* [WHAT IS EXPECTED]: In the entries below, find the line with "27 Bayan Leopar Gecelik" and the line with "только учится ездить, часто"; copy them and every line between them exactly, but not the pictures.

[Source data]
════════════════

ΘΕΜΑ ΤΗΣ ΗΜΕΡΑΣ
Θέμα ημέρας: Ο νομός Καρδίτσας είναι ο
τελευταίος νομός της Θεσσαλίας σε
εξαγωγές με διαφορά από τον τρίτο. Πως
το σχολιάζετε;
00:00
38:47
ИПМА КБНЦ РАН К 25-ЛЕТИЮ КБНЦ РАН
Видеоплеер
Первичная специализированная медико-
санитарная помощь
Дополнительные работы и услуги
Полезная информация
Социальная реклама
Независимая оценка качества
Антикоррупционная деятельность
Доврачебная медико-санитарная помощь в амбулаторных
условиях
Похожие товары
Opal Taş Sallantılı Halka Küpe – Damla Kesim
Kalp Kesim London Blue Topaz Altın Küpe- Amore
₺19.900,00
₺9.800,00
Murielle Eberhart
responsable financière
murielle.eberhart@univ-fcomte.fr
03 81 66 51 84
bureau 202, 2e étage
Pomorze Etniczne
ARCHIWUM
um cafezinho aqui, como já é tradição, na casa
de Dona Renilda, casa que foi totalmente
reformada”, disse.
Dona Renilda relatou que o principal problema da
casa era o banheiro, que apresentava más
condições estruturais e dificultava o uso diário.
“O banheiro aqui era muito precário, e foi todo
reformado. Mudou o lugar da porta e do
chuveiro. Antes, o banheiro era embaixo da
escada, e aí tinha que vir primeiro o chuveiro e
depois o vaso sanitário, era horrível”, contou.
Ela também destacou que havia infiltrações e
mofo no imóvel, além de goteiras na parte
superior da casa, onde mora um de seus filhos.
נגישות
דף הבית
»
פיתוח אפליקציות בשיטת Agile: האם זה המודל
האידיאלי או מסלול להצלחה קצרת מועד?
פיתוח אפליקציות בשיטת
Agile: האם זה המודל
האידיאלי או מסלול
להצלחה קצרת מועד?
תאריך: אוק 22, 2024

════════════════

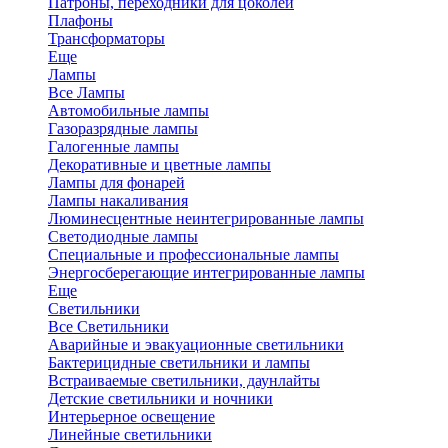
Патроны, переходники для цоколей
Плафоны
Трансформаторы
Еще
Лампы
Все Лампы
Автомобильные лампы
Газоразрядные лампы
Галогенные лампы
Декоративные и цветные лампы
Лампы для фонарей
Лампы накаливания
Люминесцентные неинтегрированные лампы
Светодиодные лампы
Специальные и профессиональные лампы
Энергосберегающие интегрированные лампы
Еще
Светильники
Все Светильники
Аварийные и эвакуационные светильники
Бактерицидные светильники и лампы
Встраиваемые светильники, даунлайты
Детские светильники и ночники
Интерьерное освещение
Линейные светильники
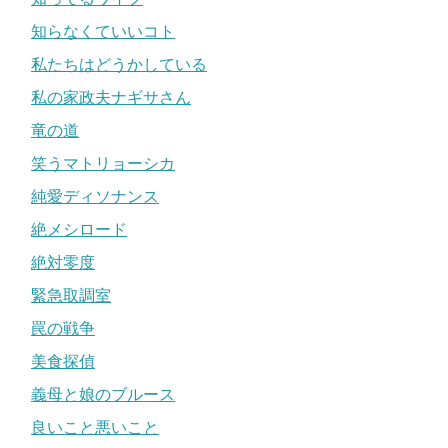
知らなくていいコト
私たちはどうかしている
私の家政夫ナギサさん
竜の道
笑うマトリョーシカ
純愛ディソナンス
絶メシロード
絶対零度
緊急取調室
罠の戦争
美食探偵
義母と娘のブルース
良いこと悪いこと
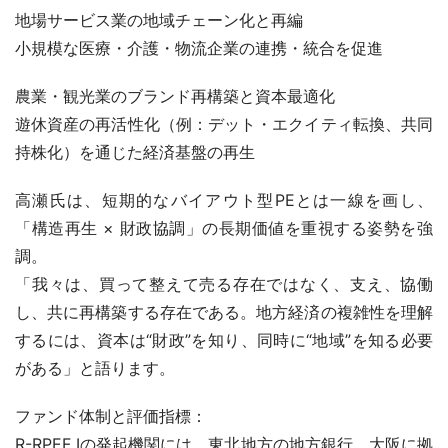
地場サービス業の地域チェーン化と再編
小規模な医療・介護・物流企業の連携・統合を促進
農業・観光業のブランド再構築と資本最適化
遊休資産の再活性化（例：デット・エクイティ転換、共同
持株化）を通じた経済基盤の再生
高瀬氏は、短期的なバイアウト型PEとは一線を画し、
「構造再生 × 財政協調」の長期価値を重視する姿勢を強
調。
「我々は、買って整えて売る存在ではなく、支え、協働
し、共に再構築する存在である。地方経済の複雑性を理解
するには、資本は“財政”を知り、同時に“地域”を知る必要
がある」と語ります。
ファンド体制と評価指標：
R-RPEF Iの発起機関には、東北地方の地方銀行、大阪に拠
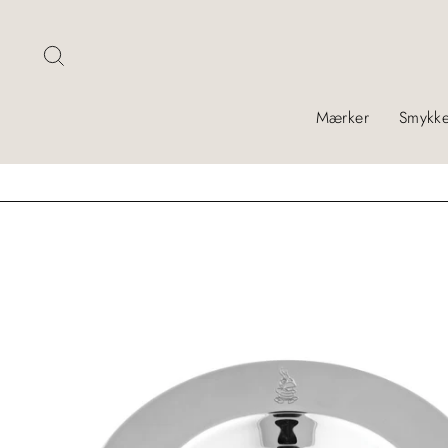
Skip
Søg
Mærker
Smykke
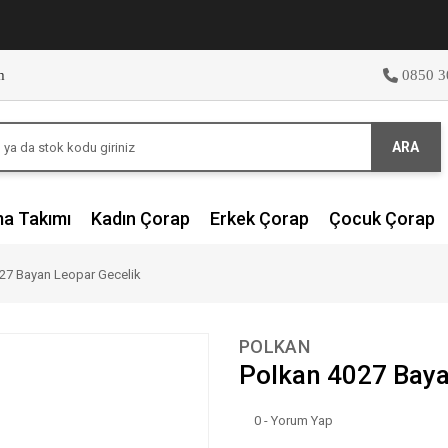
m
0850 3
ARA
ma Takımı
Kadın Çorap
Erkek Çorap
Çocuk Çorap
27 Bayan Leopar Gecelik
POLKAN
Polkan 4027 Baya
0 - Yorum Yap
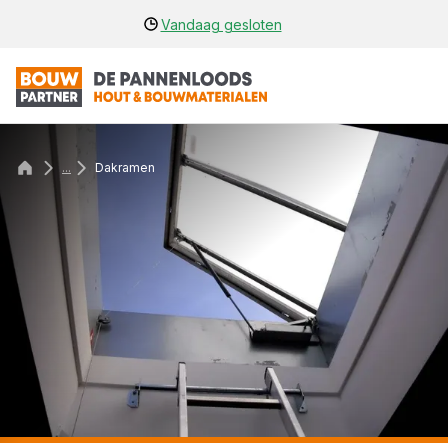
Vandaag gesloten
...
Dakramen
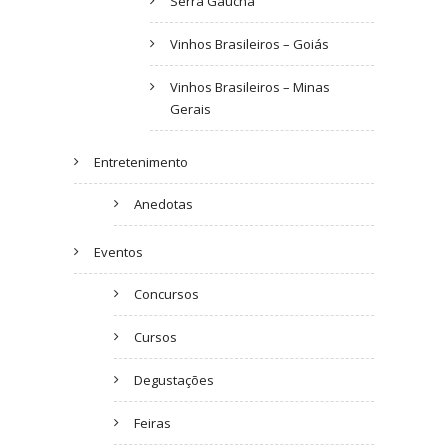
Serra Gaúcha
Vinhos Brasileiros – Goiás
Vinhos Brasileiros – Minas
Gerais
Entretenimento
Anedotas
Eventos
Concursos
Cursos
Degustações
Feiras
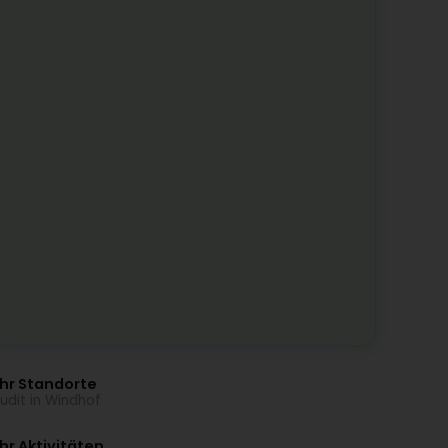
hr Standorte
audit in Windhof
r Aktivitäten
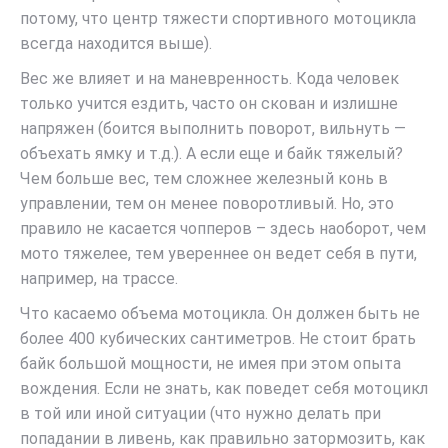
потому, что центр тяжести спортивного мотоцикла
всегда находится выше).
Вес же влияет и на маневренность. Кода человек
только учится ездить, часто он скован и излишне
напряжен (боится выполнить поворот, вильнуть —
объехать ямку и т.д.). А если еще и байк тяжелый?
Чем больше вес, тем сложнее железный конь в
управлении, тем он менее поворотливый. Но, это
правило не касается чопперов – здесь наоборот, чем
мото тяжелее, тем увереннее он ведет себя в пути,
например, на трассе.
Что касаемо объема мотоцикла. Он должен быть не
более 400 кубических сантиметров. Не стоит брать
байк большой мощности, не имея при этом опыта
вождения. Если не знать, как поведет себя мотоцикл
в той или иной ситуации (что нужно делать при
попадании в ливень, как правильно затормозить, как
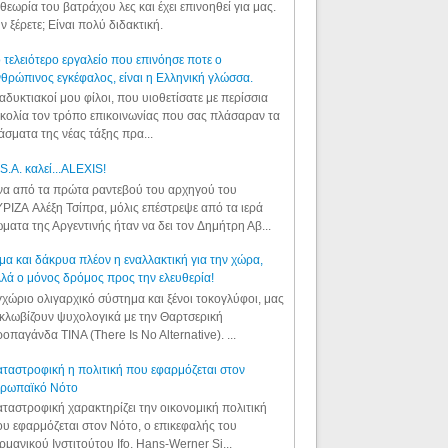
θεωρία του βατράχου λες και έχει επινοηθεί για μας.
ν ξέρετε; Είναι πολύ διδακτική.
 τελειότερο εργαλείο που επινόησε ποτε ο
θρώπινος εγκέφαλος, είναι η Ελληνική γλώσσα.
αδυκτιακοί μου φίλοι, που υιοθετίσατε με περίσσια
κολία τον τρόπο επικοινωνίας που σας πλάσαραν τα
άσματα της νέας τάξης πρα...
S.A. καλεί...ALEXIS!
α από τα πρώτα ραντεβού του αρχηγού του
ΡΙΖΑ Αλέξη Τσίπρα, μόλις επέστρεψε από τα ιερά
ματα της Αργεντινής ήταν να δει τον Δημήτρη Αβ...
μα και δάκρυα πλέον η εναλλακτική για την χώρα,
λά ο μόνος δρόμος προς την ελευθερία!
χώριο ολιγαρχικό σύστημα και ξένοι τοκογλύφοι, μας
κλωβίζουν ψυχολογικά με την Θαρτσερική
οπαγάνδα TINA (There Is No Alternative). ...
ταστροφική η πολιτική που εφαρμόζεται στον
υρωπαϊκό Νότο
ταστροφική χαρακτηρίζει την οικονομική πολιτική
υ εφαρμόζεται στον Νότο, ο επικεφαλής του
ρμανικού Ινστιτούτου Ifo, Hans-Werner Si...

════════════════

* [SOLUTION]:
27 Bayan Leopar Gecelik
POLKAN
Polkan 4027 Baya
0 - Yorum Yap
Vandaag gesloten
...
Dakramen
Serra Gaúcha
Vinhos Brasileiros – Goiás
Vinhos Brasileiros – Minas
Gerais
Entretenimento
Anedotas
Eventos
Concursos
Cursos
Degustações
Feiras
hr Standorte
audit in Windhof
r Aktivitäten
потому, что центр тяжести спортивного мотоцикла
всегда находится выше).
Вес же влияет и на маневренность. Кода человек
только учится ездить, часто он скован и излишне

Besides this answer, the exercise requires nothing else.